Setiap peristiwa selalu memiliki simbolisasi yang dapat dijadikan sebagai ibrah bagi manusia untuk memahami dengan jiwanya tentang peristiwa itu. Isra’ dan Mi’raj memang sangat kental dengan dunia keyakinan. Dan di dalam agama keyakinan tersebut tidak dapat ditawar. Harus yakin peristiwa tersebut terjadi. Akal tidak mampu menjangkau. Akal sangat terbatas untuk memahami sesuatu yang bersifat non empiris.

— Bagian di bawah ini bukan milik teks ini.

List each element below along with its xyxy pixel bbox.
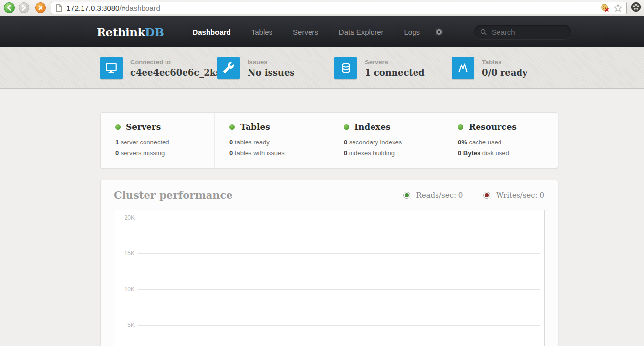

Agama dalam sebagian ajarannya memang bercorak non empiris. Agama memerlukan kepasrahan total. Tanpa pertanyaan dan keraguan. Jika manusia bertanya dan ragu-ragu tentang kebenaran agama, maka manusia akan menjadi atheis atau dahriyyun.
Manusia pertama yang meyakini akan kebenaran Isra’ dan Mi’raj adalah Sayyidina Abu Bakar. Ketika Nabi Muhammad SAW bercerita tentang perjalanannya untuk Isra’ dan Mi’raj, maka Sayyidina Abu Bakar langsung mempercayainya. Tanpa bertanya apapun. Pokoknya apa yang disampaikan Nabi Muhammad SAW pasti benar. Itulah sebabnya Sayyidina Abu Bakar disebut sebagai ash shiddiq, atau orang yang jujur. Sebuah penamaan yang sangat cocok dan memang begitulah adanya.

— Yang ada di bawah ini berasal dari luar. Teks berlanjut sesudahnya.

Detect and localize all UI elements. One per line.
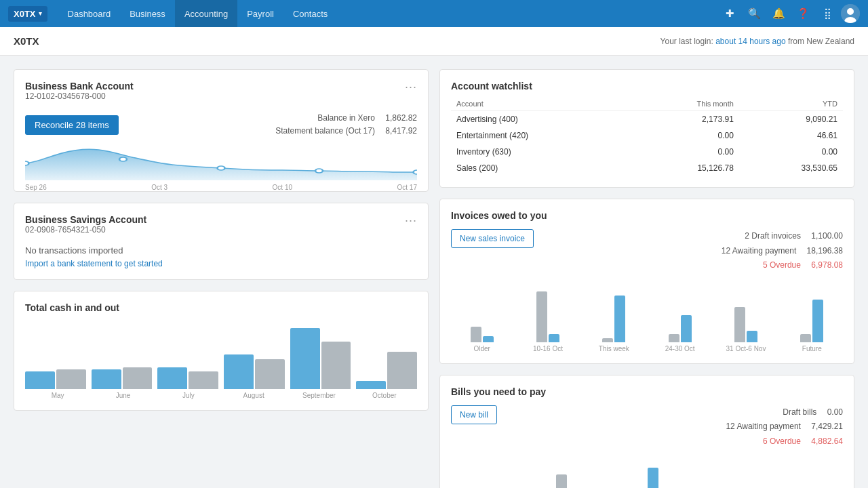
nav-business[interactable]: Business xyxy=(120,0,175,27)
cash-label: July xyxy=(156,392,221,399)
bar-group xyxy=(715,307,776,342)
watchlist-col-thismonth: This month xyxy=(633,97,738,111)
reconcile-button[interactable]: Reconcile 28 items xyxy=(25,115,119,135)
savings-account-card: Business Savings Account 02-0908-7654321… xyxy=(14,203,429,280)
bills-awaiting-row: 12 Awaiting payment 7,429.21 xyxy=(726,420,843,434)
bills-card: Bills you need to pay New bill Draft bil… xyxy=(439,375,854,488)
bar-group xyxy=(781,300,843,342)
svg-point-3 xyxy=(25,161,28,165)
import-statement-link[interactable]: Import a bank statement to get started xyxy=(25,259,163,268)
bar-pair xyxy=(602,296,625,342)
invoice-header-row: New sales invoice 2 Draft invoices 1,100… xyxy=(451,229,843,273)
bar-blue xyxy=(483,336,494,342)
overdue-invoices-label: 5 Overdue xyxy=(763,260,801,270)
invoices-card: Invoices owed to you New sales invoice 2… xyxy=(439,199,854,364)
draft-bills-label: Draft bills xyxy=(783,407,816,417)
cash-bar-group xyxy=(25,369,86,389)
last-login-time[interactable]: about 14 hours ago xyxy=(715,37,785,46)
last-login-suffix: from New Zealand xyxy=(788,37,854,46)
nav-contacts[interactable]: Contacts xyxy=(283,0,337,27)
watchlist-cell: Advertising (400) xyxy=(451,111,633,128)
grid-icon[interactable]: ⣿ xyxy=(816,3,838,24)
savings-account-menu[interactable]: ··· xyxy=(405,214,417,226)
bills-chart xyxy=(451,458,843,488)
statement-amount: 8,417.92 xyxy=(385,126,417,136)
svg-point-6 xyxy=(315,169,323,173)
org-name: X0TX xyxy=(14,35,39,47)
savings-account-title: Business Savings Account xyxy=(25,214,146,225)
awaiting-payment-row: 12 Awaiting payment 18,196.38 xyxy=(722,244,843,259)
watchlist-title: Account watchlist xyxy=(451,81,843,92)
main-nav: X0TX ▾ Dashboard Business Accounting Pay… xyxy=(0,0,868,27)
watchlist-col-ytd: YTD xyxy=(739,97,843,111)
invoices-title: Invoices owed to you xyxy=(451,210,843,221)
bank-chart-labels: Sep 26 Oct 3 Oct 10 Oct 17 xyxy=(25,184,417,191)
search-icon[interactable]: 🔍 xyxy=(743,3,765,24)
org-brand[interactable]: X0TX ▾ xyxy=(8,6,47,22)
bills-overdue-amount: 4,882.64 xyxy=(811,436,843,446)
bar-pair xyxy=(471,327,494,342)
chart-label: 24-30 Oct xyxy=(649,345,711,352)
draft-invoices-label: 2 Draft invoices xyxy=(745,231,801,241)
watchlist-cell: 15,126.78 xyxy=(633,160,738,176)
cash-chart xyxy=(25,321,417,389)
chart-label: Older xyxy=(451,345,513,352)
bar-group xyxy=(649,315,711,342)
last-login-text: Your last login: xyxy=(660,37,713,46)
right-column: Account watchlist Account This month YTD… xyxy=(439,69,854,488)
brand-chevron: ▾ xyxy=(39,10,42,17)
watchlist-cell: Entertainment (420) xyxy=(451,127,633,144)
bar-blue xyxy=(549,334,559,342)
bank-account-menu[interactable]: ··· xyxy=(405,81,417,93)
bank-balance-row: Reconcile 28 items Balance in Xero 1,862… xyxy=(25,112,417,138)
bills-header-row: New bill Draft bills 0.00 12 Awaiting pa… xyxy=(451,405,843,449)
user-avatar[interactable] xyxy=(841,4,860,23)
nav-accounting[interactable]: Accounting xyxy=(175,0,237,27)
bar-group xyxy=(451,327,513,342)
bills-overdue-row: 6 Overdue 4,882.64 xyxy=(726,434,843,449)
balance-xero-label: Balance in Xero xyxy=(317,113,375,123)
watchlist-row: Inventory (630)0.000.00 xyxy=(451,144,843,160)
watchlist-row: Entertainment (420)0.0046.61 xyxy=(451,127,843,144)
nav-links: Dashboard Business Accounting Payroll Co… xyxy=(58,0,719,27)
savings-card-header: Business Savings Account 02-0908-7654321… xyxy=(25,214,417,243)
cash-label: May xyxy=(25,392,90,399)
bar-blue xyxy=(681,315,692,342)
bar-group xyxy=(530,474,606,488)
bills-awaiting-label: 12 Awaiting payment xyxy=(726,422,801,431)
bank-card-header: Business Bank Account 12-0102-0345678-00… xyxy=(25,81,417,109)
watchlist-cell: 0.00 xyxy=(633,127,738,144)
bar-group xyxy=(610,468,685,488)
bank-mini-chart: Sep 26 Oct 3 Oct 10 Oct 17 xyxy=(25,143,417,180)
watchlist-cell: Sales (200) xyxy=(451,160,633,176)
bank-account-title-block: Business Bank Account 12-0102-0345678-00… xyxy=(25,81,134,109)
nav-dashboard[interactable]: Dashboard xyxy=(58,0,121,27)
add-icon[interactable]: ✚ xyxy=(719,3,741,24)
help-icon[interactable]: ❓ xyxy=(792,3,814,24)
chart-label-3: Oct 17 xyxy=(397,184,417,191)
chart-label-0: Sep 26 xyxy=(25,184,47,191)
watchlist-cell: 33,530.65 xyxy=(739,160,843,176)
cash-in-out-card: Total cash in and out MayJuneJulyAugustS… xyxy=(14,291,429,411)
cash-label: August xyxy=(221,392,286,399)
new-bill-button[interactable]: New bill xyxy=(451,405,497,424)
bar-group xyxy=(517,291,578,342)
left-column: Business Bank Account 12-0102-0345678-00… xyxy=(14,69,429,488)
chart-label: 10-16 Oct xyxy=(517,345,578,352)
awaiting-payment-label: 12 Awaiting payment xyxy=(722,246,797,256)
new-sales-invoice-button[interactable]: New sales invoice xyxy=(451,229,534,248)
bar-blue xyxy=(812,300,823,342)
watchlist-cell: 46.61 xyxy=(739,127,843,144)
draft-bills-row: Draft bills 0.00 xyxy=(726,405,843,420)
bar-blue xyxy=(747,331,757,342)
cash-title: Total cash in and out xyxy=(25,302,417,313)
draft-invoices-amount: 1,100.00 xyxy=(811,231,843,241)
draft-invoices-row: 2 Draft invoices 1,100.00 xyxy=(722,229,843,244)
svg-point-1 xyxy=(847,8,854,15)
nav-payroll[interactable]: Payroll xyxy=(237,0,283,27)
org-brand-label: X0TX xyxy=(14,9,36,19)
bar-pair xyxy=(635,468,658,488)
bell-icon[interactable]: 🔔 xyxy=(768,3,789,24)
bar-pair xyxy=(800,300,823,342)
watchlist-cell: 0.00 xyxy=(633,144,738,160)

Terlepas dari perbedaan pandangan dari ahli ilmu kalam tentang perjalanan tersebut bercorak fisikal dan rohani atau rohani saja, tetapi yang jelas bahwa misi perjalanan Nabi Muhammad SAW adalah perjalanan spiritual. Perjalanan rohaniyah untuk bertemu dengan Yang Maha Gaib, Allah SWT. Allah SWT hanya akan bisa bertemu dengan manusia yang disucikannya. Itulah sebabnya di dalam keyakinan umat Islam, bahwa sebelum datang ke hadirat Allah SWT, maka Nabi Muhammad SAW dibersihkan dulu hatinya agar Yang Suci, Allah SWT dapat bertemu atau ditemui oleh Yang Suci, Nabi Muhammad SAW. Tentu saja dengan tingkat kesucian yang berbeda. Sama dengan kala orang akan membaca Mushaf al-Qur’an diharapkan berwudlu dulu agar manusia yang membaca kitab suci itu sama-sama dalam kesucian.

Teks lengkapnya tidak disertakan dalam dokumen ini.